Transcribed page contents
..............................

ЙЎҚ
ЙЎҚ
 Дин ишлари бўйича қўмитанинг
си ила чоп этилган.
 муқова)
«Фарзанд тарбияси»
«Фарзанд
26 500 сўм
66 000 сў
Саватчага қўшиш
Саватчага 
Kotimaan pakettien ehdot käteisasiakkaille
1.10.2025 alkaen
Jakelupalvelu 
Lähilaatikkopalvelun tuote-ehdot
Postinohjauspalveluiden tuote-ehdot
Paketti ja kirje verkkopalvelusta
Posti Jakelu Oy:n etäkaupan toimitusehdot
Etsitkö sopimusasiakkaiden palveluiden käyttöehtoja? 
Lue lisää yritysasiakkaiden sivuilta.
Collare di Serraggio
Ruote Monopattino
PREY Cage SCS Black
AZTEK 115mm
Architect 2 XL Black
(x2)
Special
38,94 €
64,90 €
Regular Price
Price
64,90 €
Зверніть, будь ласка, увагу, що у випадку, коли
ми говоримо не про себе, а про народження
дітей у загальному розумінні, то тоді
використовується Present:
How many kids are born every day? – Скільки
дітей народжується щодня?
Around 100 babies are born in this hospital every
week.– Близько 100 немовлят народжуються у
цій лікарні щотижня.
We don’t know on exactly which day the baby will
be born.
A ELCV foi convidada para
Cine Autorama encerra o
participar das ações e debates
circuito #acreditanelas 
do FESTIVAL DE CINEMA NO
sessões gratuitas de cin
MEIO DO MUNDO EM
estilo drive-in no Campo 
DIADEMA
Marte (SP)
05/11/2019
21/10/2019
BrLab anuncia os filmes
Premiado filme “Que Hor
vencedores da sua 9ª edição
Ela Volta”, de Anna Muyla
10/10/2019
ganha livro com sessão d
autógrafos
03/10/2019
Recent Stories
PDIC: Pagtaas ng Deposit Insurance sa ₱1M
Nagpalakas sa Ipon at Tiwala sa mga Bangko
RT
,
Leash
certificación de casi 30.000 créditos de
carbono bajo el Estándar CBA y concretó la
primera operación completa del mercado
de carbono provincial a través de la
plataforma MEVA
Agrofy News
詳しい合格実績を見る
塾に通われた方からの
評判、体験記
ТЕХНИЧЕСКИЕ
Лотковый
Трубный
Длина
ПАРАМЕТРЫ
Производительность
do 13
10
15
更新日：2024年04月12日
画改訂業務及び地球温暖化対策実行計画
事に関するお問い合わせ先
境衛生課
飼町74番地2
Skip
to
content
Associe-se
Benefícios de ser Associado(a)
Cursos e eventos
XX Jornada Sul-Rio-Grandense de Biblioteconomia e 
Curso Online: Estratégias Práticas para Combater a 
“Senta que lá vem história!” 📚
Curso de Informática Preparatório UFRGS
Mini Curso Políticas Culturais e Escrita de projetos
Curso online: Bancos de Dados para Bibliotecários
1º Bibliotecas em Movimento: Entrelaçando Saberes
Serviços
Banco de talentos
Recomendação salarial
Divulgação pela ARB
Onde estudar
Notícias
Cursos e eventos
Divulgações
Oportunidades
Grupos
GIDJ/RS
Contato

..............................

What you should do
Copy the lines above exactly, from the very first through the one containing "ми говоримо не про себе, а про народження", and include no other line.

Task output
ЙЎҚ
ЙЎҚ
 Дин ишлари бўйича қўмитанинг
си ила чоп этилган.
 муқова)
«Фарзанд тарбияси»
«Фарзанд
26 500 сўм
66 000 сў
Саватчага қўшиш
Саватчага 
Kotimaan pakettien ehdot käteisasiakkaille
1.10.2025 alkaen
Jakelupalvelu 
Lähilaatikkopalvelun tuote-ehdot
Postinohjauspalveluiden tuote-ehdot
Paketti ja kirje verkkopalvelusta
Posti Jakelu Oy:n etäkaupan toimitusehdot
Etsitkö sopimusasiakkaiden palveluiden käyttöehtoja? 
Lue lisää yritysasiakkaiden sivuilta.
Collare di Serraggio
Ruote Monopattino
PREY Cage SCS Black
AZTEK 115mm
Architect 2 XL Black
(x2)
Special
38,94 €
64,90 €
Regular Price
Price
64,90 €
Зверніть, будь ласка, увагу, що у випадку, коли
ми говоримо не про себе, а про народження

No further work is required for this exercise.